Another example was expression evaluation. ObjectScript does not think like C, JavaScript, or Python. If you come from those languages, you naturally assume operator precedence. In ObjectScript, that assumption can become a bug.
WRITE 1+2*3 ; outputs 9, not 7
A model trained mostly on modern languages will often leave compound expressions unparenthesized unless you make the rule explicit. Once we added a simple rule to parenthesize compound expressions, that whole class of mistakes dropped immediately.
The same was true with conditionals. If you come from other languages, it's easy to overlook the difference between operators that always evaluate both sides and operators that short-circuit. In a legacy system, that difference can turn into a real production issue very quickly. Once we documented the pattern clearly, the model became much more reliable.
We also taught it patterns that are very natural in Caché once you know them well. A good example is process-private globals. Once we showed the model where and why we use them, it started applying that pattern naturally for temporary working data in longer flows.
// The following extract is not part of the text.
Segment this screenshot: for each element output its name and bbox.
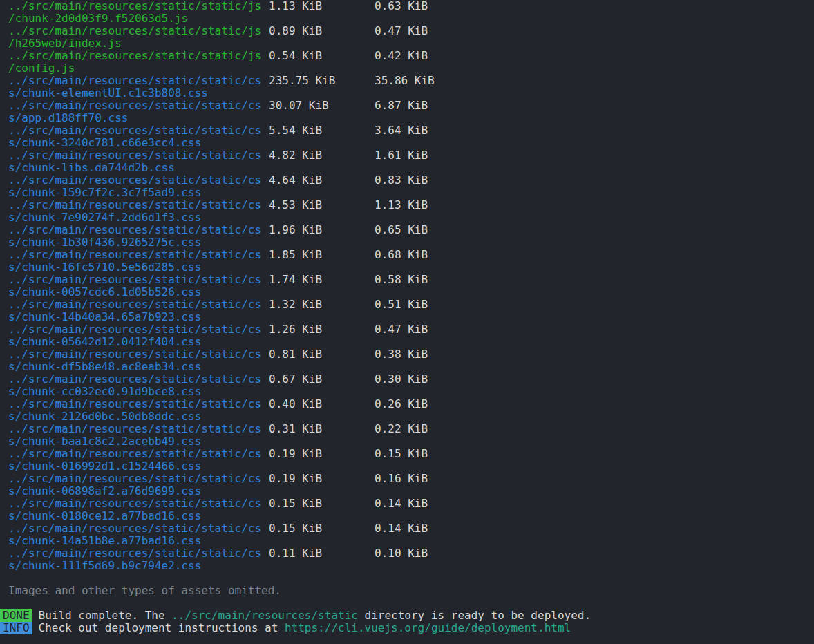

Then there were JSON details. %DynamicObject.%Set() needs an explicit type if you want a real JSON boolean. That sounds minor until an API consumer expects true and gets 1.
// Returns {"active":1}
DO tObj.%Set("active", isActive)
// Returns {"active":true}
DO tObj.%Set("active", isActive, "boolean")
After one rule and one example, the model started doing it correctly.
And then there was the knowledge that wasn't in any official documentation at all.
In our system, some Hebrew text handling depended not only on the value itself but on which code path produced it. The correct conversion sometimes depended on what happened earlier in the method chain. That kind of knowledge doesn't exist in product manuals. It exists in the history of the application. The model couldn't infer it. We had to write it down. And honestly, writing it down helped us understand it better too.
What changed once we did this properly
After we built the right context, the value became real.
The agent became useful for reading old business logic, suggesting safer first drafts, helping with refactoring, and moving faster on the UI and API work around the system. It didn't replace understanding Caché — if anything, it made our own understanding even more important, because every recurring mistake had to be turned into a rule, and writing the rule forced us to understand the behavior precisely.
Don't ask whether the model knows ObjectScript. Ask whether you've documented enough of your own system for the model to work safely inside it.
Conclusion
If you're working on a long-lived InterSystems application and thinking about using an AI coding agent, don't start with prompts. Start with onboarding.
The model already knows a lot about code. What it doesn't know is your Caché version, your configuration, your terminal-based deployment habits, your patterns, and your legacy behavior. Once we captured that knowledge in documentation, CLAUDE.md, and hooks, the results changed completely. Before that, it was an interesting experiment. After that, it became a real part of how we work.